SEMUA TENTANG MEDAN
 

Eksekusi Rumah di Medan Petisah Ricuh, Penghuni Lempar Kotoran dan Pasang Bendera PDI Perjuangan

Selasa, 30 Maret 2021
PENULIS A. Dadan Muhanda    EDITOR A. Dadan Muhanda
Eksekusi Rumah di Medan Petisah Risuh, Penghuni Lempar Kotoran dan Pasang Bendera PDI Perjuangan [suara.com]  

AYOMEDAN,ID-- Proses eksekusi sebuah rumah berbendera PDI Perjuangan di Jalan Sei Batang Serangan, Sei Sikambing D, Medan Petisah, berlangsung ricuh, Selasa (30/3/2021).

Petugas dari Juru Sita Pengadilan negeri Medan, Satpol-PP Kota Medan dan kepolisian sempat mendapatkan perlawanan dari penghuni rumah.

Petugas juga sempat mendapatkan perlawanan berupa siraman air dari limbah dapur dan kotoran manusia.

Terlihat beberapa bendera PDI Perjuangan berukuran besar dan poster yang berisi penolakan terhadap eksekusi itu.

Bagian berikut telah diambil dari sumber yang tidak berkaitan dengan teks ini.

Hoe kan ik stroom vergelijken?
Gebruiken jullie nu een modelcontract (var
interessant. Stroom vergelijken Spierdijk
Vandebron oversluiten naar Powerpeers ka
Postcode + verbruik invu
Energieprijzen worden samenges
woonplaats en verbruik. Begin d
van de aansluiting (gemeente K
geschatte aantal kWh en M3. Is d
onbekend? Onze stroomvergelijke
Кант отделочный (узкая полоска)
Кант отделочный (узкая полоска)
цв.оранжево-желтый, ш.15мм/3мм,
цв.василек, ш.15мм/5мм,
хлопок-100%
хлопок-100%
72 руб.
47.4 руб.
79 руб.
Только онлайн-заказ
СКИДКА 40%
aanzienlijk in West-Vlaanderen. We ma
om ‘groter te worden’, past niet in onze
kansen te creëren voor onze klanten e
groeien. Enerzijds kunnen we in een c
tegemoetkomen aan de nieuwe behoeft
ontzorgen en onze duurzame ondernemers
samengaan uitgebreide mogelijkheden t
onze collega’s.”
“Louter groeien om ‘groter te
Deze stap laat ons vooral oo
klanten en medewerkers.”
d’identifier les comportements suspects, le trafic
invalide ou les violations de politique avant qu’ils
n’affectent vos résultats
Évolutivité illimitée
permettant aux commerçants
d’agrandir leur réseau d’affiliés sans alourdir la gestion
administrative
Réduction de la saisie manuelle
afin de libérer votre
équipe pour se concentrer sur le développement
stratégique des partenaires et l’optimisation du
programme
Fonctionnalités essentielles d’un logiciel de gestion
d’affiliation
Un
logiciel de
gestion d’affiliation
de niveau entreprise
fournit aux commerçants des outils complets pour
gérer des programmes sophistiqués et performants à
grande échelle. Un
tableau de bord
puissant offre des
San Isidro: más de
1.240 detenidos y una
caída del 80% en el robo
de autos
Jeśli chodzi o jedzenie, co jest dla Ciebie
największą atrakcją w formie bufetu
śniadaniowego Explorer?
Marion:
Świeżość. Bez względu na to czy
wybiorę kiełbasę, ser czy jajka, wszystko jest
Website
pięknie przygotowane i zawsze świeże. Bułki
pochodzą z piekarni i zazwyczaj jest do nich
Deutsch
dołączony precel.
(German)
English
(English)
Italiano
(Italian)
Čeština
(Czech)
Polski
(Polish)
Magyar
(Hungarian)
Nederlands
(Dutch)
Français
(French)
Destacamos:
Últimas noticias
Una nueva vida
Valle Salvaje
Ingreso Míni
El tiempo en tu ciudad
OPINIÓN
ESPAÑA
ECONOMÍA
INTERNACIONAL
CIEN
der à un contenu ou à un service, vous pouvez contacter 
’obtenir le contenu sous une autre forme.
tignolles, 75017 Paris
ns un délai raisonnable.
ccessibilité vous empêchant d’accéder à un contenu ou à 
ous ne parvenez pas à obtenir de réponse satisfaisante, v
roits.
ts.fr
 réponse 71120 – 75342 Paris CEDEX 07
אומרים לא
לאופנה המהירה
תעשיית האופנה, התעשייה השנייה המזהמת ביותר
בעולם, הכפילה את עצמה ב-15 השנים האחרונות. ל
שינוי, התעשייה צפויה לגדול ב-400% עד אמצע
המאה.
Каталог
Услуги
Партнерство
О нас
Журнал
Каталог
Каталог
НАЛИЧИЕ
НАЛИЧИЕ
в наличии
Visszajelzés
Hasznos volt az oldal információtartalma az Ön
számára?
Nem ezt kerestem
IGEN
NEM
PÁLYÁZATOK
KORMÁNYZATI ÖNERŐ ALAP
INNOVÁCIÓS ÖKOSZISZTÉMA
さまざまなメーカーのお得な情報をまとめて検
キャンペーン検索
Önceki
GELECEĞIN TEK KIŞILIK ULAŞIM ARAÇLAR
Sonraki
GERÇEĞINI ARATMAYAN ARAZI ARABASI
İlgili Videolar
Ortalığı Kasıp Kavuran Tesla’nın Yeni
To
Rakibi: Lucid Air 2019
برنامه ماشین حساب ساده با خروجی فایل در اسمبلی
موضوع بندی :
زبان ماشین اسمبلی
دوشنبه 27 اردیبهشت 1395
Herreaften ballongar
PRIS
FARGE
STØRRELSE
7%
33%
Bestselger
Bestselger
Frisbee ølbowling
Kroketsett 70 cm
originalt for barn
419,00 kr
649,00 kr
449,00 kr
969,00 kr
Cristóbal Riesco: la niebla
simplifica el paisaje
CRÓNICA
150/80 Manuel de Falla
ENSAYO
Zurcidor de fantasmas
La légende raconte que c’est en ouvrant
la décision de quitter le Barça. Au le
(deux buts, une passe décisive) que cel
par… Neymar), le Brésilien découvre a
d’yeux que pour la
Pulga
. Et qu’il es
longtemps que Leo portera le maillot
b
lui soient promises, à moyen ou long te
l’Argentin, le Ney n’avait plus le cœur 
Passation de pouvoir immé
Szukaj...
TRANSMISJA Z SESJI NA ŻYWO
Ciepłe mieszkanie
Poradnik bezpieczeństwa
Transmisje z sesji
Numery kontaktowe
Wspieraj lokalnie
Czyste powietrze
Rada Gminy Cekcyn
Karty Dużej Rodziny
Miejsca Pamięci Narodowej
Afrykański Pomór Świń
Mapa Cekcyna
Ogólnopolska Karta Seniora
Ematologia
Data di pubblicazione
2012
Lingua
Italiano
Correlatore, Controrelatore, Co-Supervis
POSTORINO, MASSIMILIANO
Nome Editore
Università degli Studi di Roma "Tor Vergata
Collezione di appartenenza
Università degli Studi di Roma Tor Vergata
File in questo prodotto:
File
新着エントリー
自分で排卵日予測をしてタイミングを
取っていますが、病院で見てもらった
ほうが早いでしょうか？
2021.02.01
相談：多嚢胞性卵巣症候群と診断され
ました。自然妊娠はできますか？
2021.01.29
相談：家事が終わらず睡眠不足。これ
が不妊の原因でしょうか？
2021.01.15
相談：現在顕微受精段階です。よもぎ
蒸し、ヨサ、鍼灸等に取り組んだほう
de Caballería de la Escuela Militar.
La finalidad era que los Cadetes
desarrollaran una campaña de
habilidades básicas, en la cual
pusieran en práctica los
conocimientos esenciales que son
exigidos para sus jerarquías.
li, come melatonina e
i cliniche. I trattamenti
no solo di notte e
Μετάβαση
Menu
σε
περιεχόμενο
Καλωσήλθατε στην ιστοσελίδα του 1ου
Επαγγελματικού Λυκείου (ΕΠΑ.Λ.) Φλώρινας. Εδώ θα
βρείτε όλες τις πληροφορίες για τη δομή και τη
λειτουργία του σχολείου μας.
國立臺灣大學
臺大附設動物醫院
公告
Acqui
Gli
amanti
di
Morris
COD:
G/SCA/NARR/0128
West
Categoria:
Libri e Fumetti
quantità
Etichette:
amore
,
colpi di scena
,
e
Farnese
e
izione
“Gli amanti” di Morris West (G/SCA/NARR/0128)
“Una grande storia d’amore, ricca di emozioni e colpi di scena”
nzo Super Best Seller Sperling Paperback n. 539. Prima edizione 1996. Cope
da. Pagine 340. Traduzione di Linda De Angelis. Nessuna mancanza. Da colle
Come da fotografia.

Dari dalam rumah, terdengar teriakan dari penghuni saat eksekusi berlangsung. Penghuni rumah sempat menyebutkan nama abang dari Wakil Gubernur Sumatera Utara.

"Tolong Pak Bobby (Nasution), tolong Pak Jokowi, abang aku tukang becak dayung, mencari makan. Kami bukan PKI, kami orang miskin yang dikalahkan," teriak seorang wanita.

Lantaran upaya persuasif gagal, petugas akhirnya bisa masuk dan menguasai rumah tersebut.

Juru Sita PN Medan, M Syahrir Harahap menjelaskan, perkara terhadap kepemilikan rumah sudah sejak tahun 2015.

"Proses perkara tahun 2015, penggugatnya Abdul Aziz dan tergugat ahli waris dr Jaidi Zeni Bakri. Dalam gugatan itu, mereka menang diakui tanah ini milik mereka," katanya, dilansir dari suara.com--jaringan ayomedan.id

Pihak tergugat bersedia dan melakukan perlawanan tahun 2016. Namun, semua upaya hukum tergugat ditolak."Si penggugat memohon untuk dieksekusi. Secara baik sudah kita minta, ini sudah ketiga kali dari tahun 2017 dan hari ini dieksekusi," ujarnya.

Kuasa hukum terdakwa, Daniel Pardede mengatakan, eksekusi tersebut cacat hukum. Sebab, pihaknya melihat banyak kejanggalan dalam sengketa rumah itu.

"Ada banyak kejanggalan disini, kenapa ada jual beli Rp 55 juta tahun 1994. Ini harganya sudah Rp 1 miliar pada saat itu," ungkapnya.

Ia mengatakan, ahli waris dijanjikan akan menerima uang Rp 400 juta. Namun, sampai sekarang uang tersebut belum diterima.

Ia menegaskan, pihak ahli waris tidak pernah melakukan jual beli rumah.

"Ada apa, tidak pernah ada jual beli. Kita kejar notaris yang bikin jual beli antara Misdan suami almarhum dengan dokter yang sudah almarhum, ini rekayasa," tukasnya.